Fundament Confusion

1. Sep 25, 2004

Alem2000

Hello page...im taking integral calculus and we are past integration of improper integrals. I know how to use the fundamental theorm but i dont get the first part...$\frac{d}{dx}\int^x_af(t)dt=f(x)$

the book used it in an example....find the dirivative of $$g(x)=\int_0^1\sqrt{1+t^2}dt$$....the book goes on to tell you the answer but it show NO STEPS...it is James Stewart Calculus 2nd edition i believe if anyone has the same book..page 383..but anyway can some one go through the steps...plz

Last edited: Sep 25, 2004
2. Sep 25, 2004

mathman

There is something wrong in the statement of the problem. You have g(x) = something, where x does not appear. As stated g'(x)=0.

3. Sep 25, 2004

Alem2000

sorry I copied down the problem wrong...this is the correct one

$$g(x)=\int_0^x\sqrt{1+t^2}dt$$

4. Sep 25, 2004

mathwonk

just plug into the statement you gave of the ftc. this is a special case. i.e. what is f(t) here?

5. Sep 25, 2004

Tide

We can get it from first principles:
$$\frac {dg}{dx} = \lim_{h \rightarrow 0} \frac {\int_0^{x+h} \sqrt{1+t^2} dt - \int_0^{x} \sqrt {1+t^2} dt}{h}$$
$$\frac {dg}{dx} = \lim_{h \rightarrow 0} \frac {\int_{x}^{x+h} \sqrt{1+t^2} dt}{h}$$
$$\frac {dg}{dx} = \lim_{h \rightarrow 0} \sqrt{1+x^2} \frac {\int_{x}^{x+h} dx}{h} = \sqrt {1+x^2}$$

6. Sep 25, 2004

mathwonk

what "first principle" did you use in the next to last step?

7. Sep 26, 2004

JasonRox

I got the fifth edition, so I can't help you there.
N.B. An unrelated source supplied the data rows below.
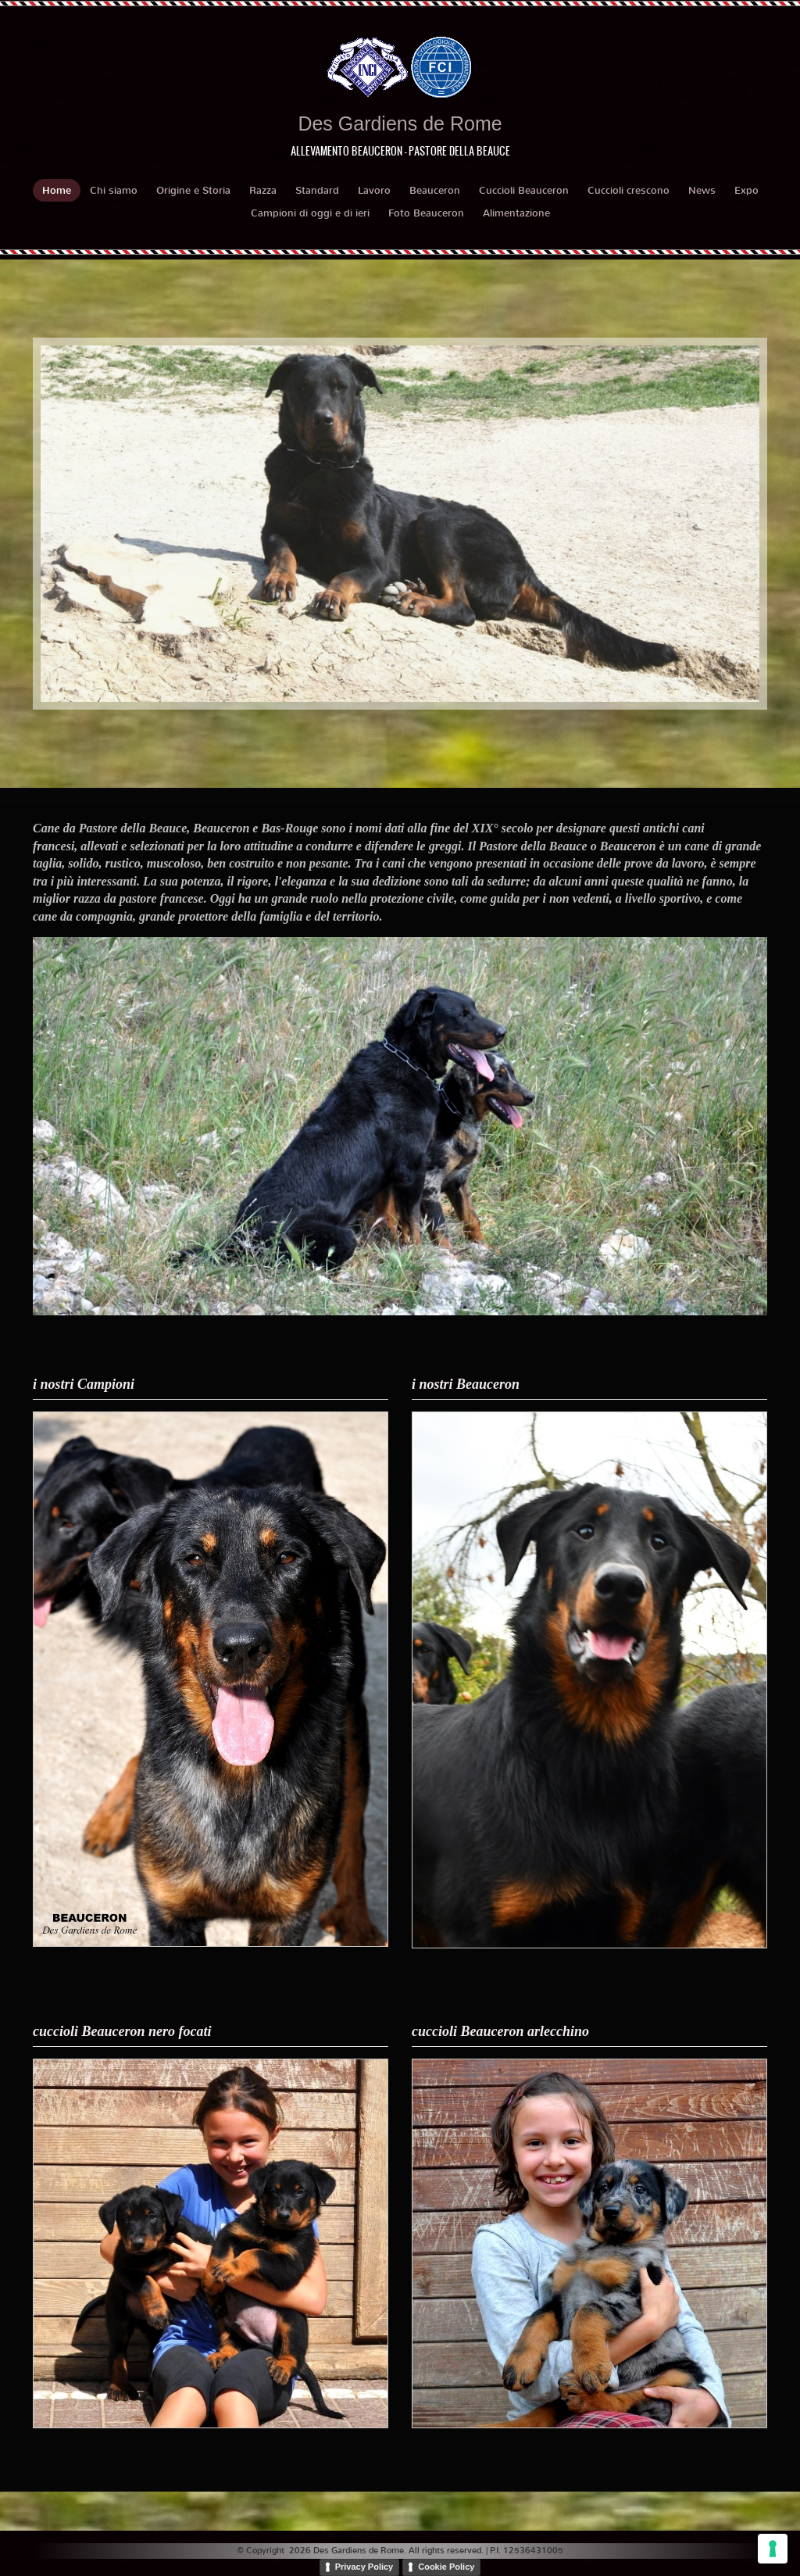 The image size is (800, 2576). I want to click on Cookie Policy, so click(446, 2566).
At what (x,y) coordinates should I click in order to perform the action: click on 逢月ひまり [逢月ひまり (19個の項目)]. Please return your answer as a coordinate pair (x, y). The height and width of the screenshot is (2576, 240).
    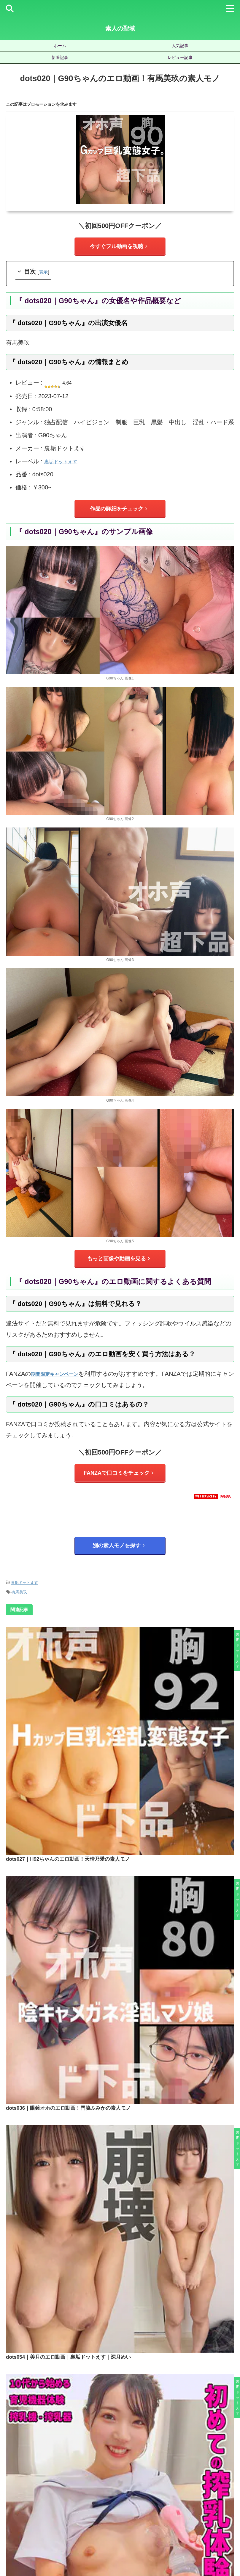     Looking at the image, I should click on (218, 2483).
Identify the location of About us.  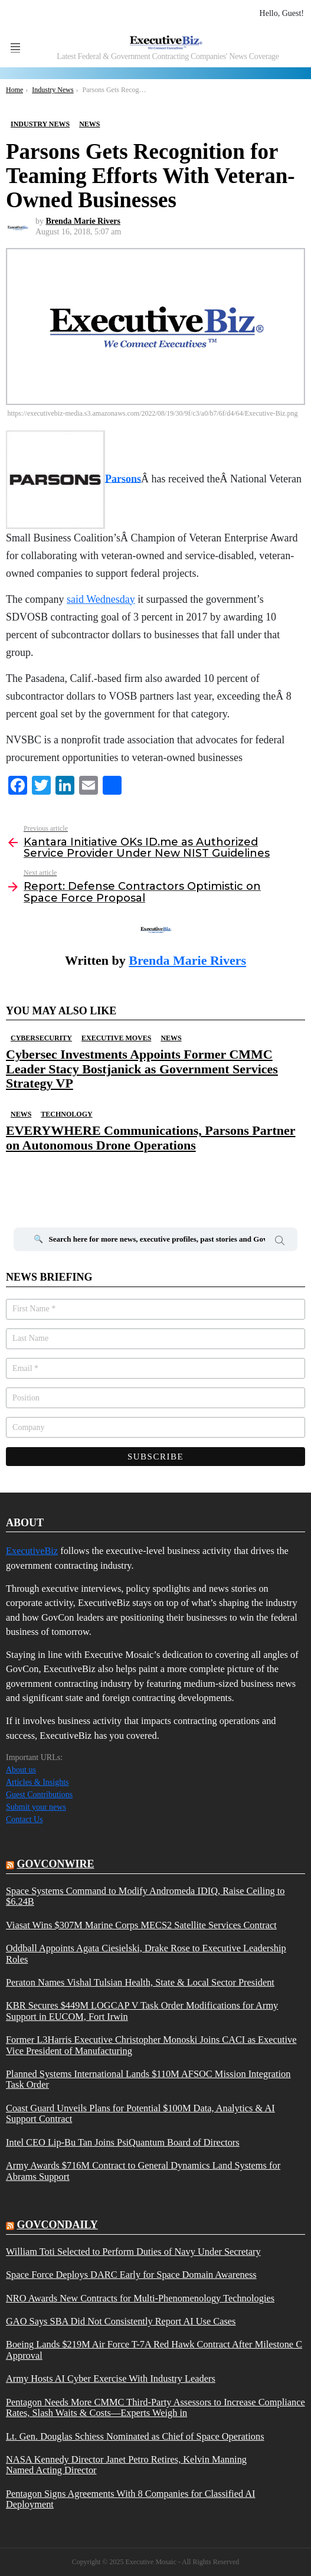 (21, 1769).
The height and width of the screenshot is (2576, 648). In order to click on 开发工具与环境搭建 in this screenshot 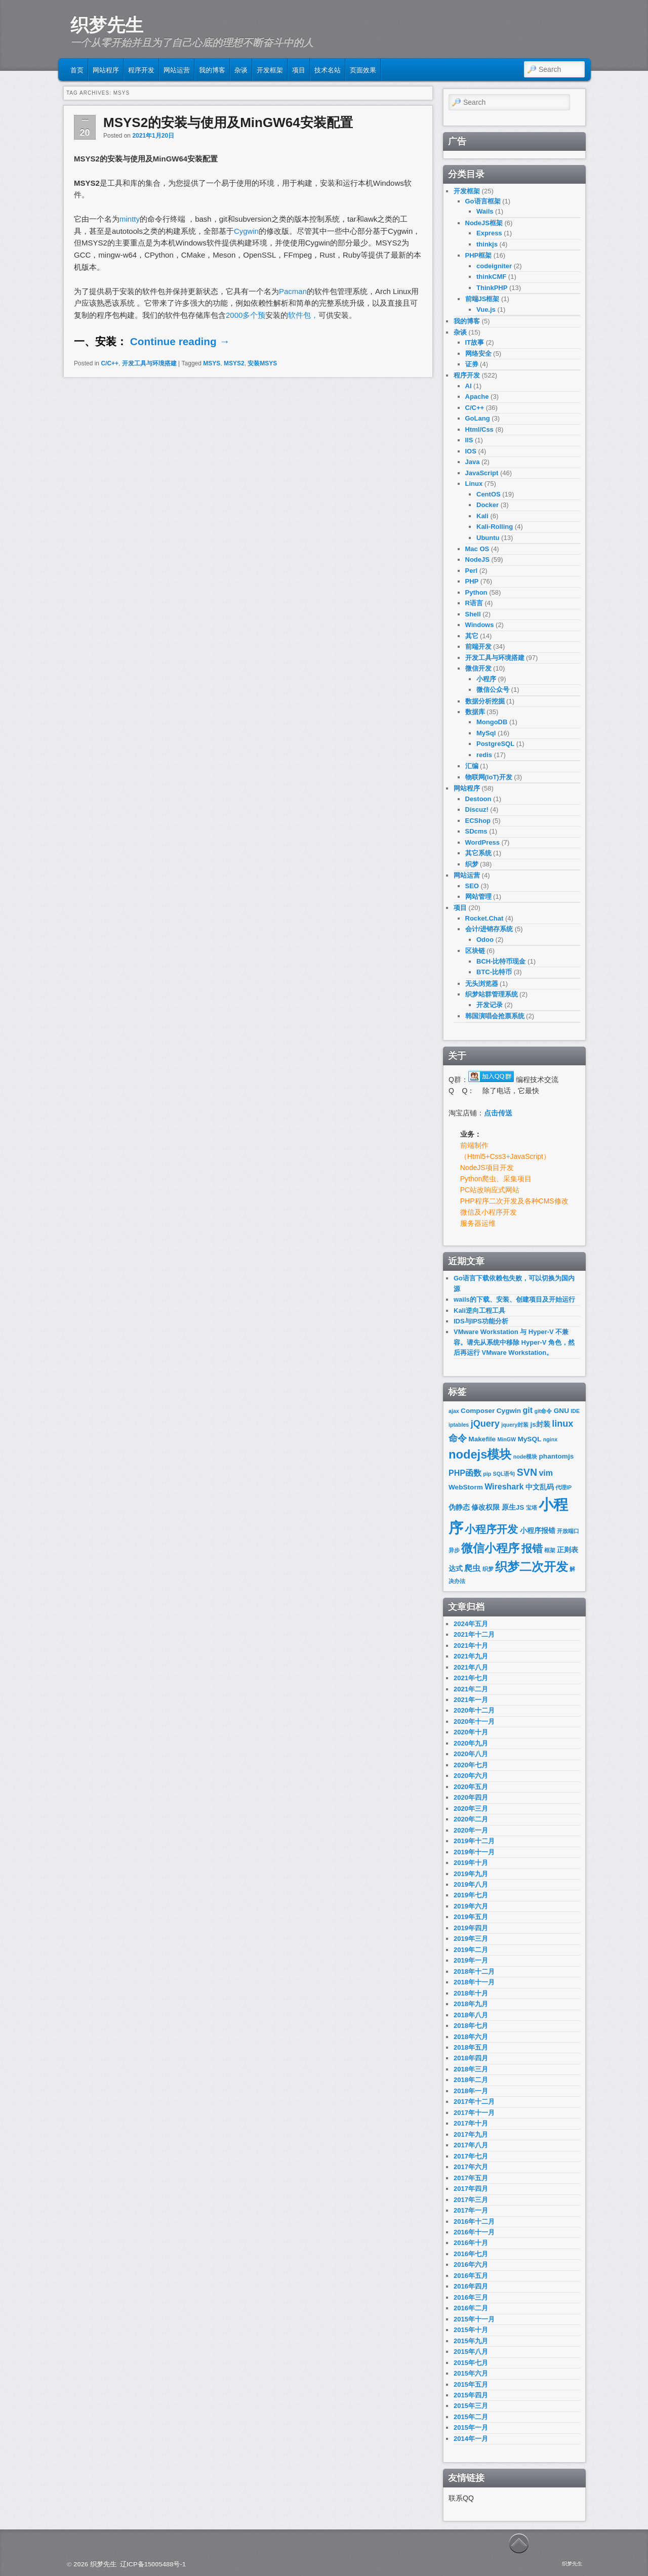 , I will do `click(149, 363)`.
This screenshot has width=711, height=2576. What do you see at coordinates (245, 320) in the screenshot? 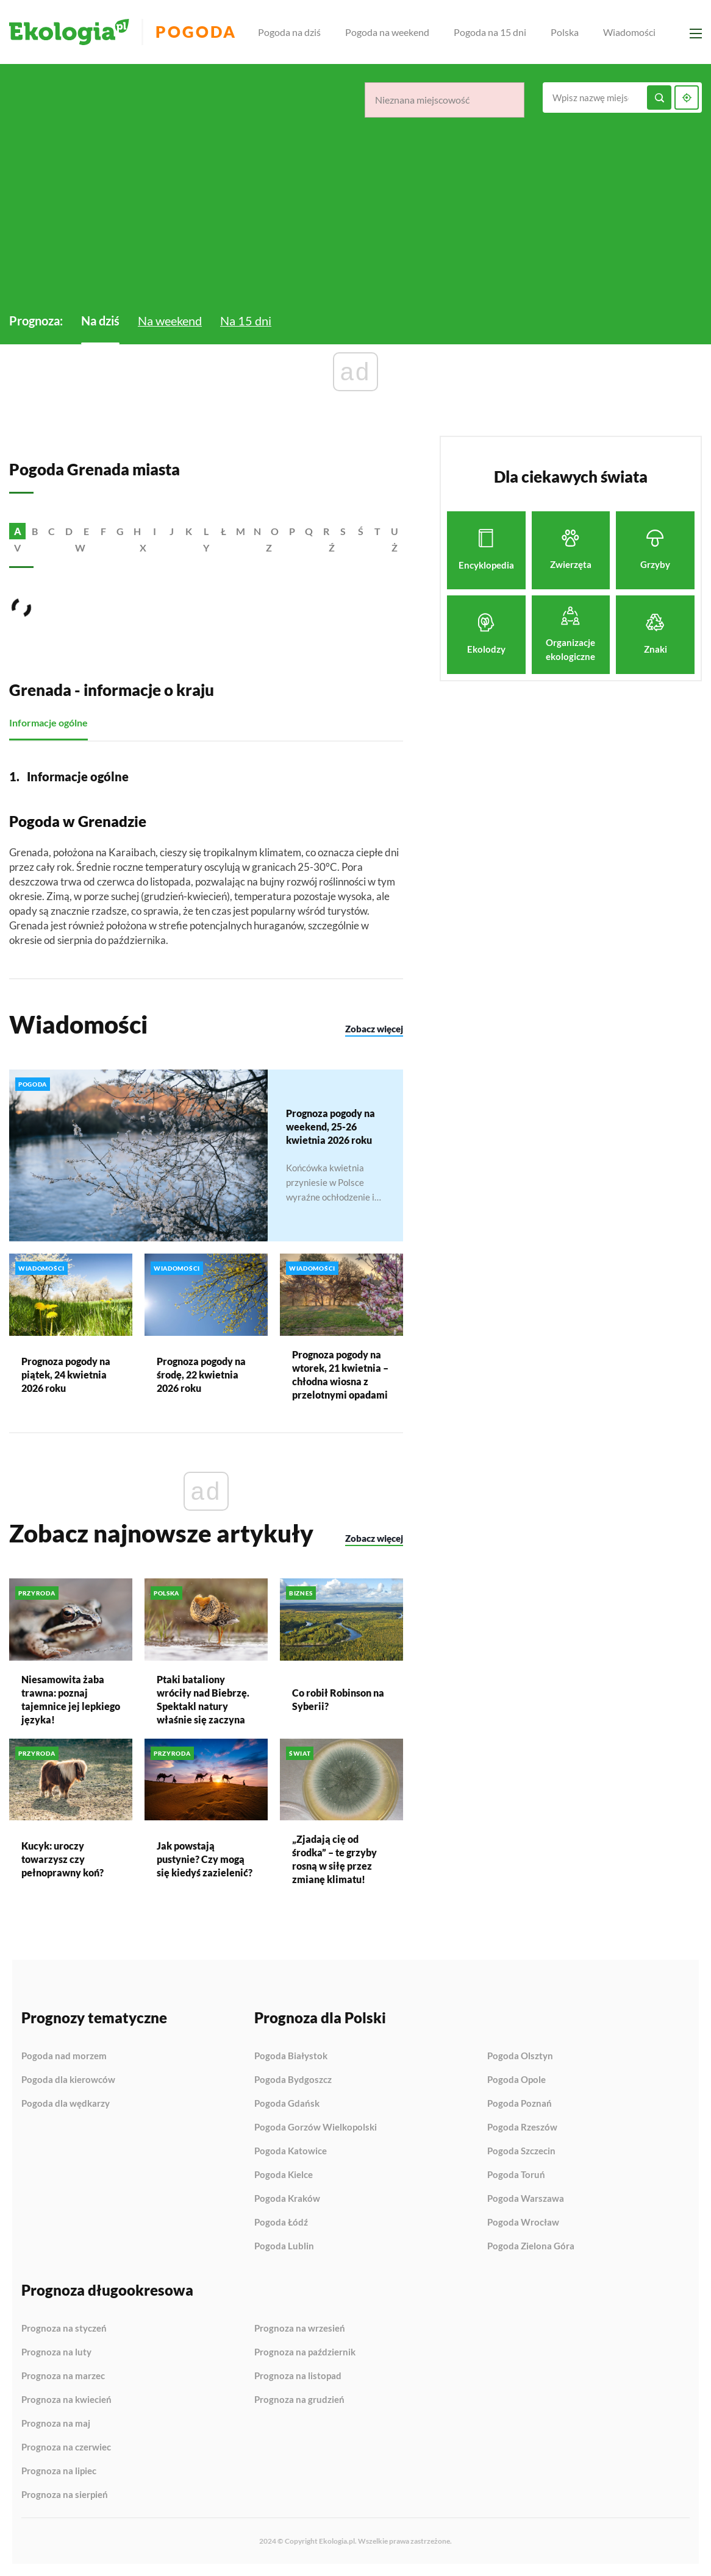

I just hope I don't encounted similiar problems.

8. Sep 26, 2004

matt grime

what problems do you think the OP encountered in the book? the solution is self evident and any problems the OP had are nothing to do with the book. the book has many faults, if it's the one i think it is, but that isn't one of them.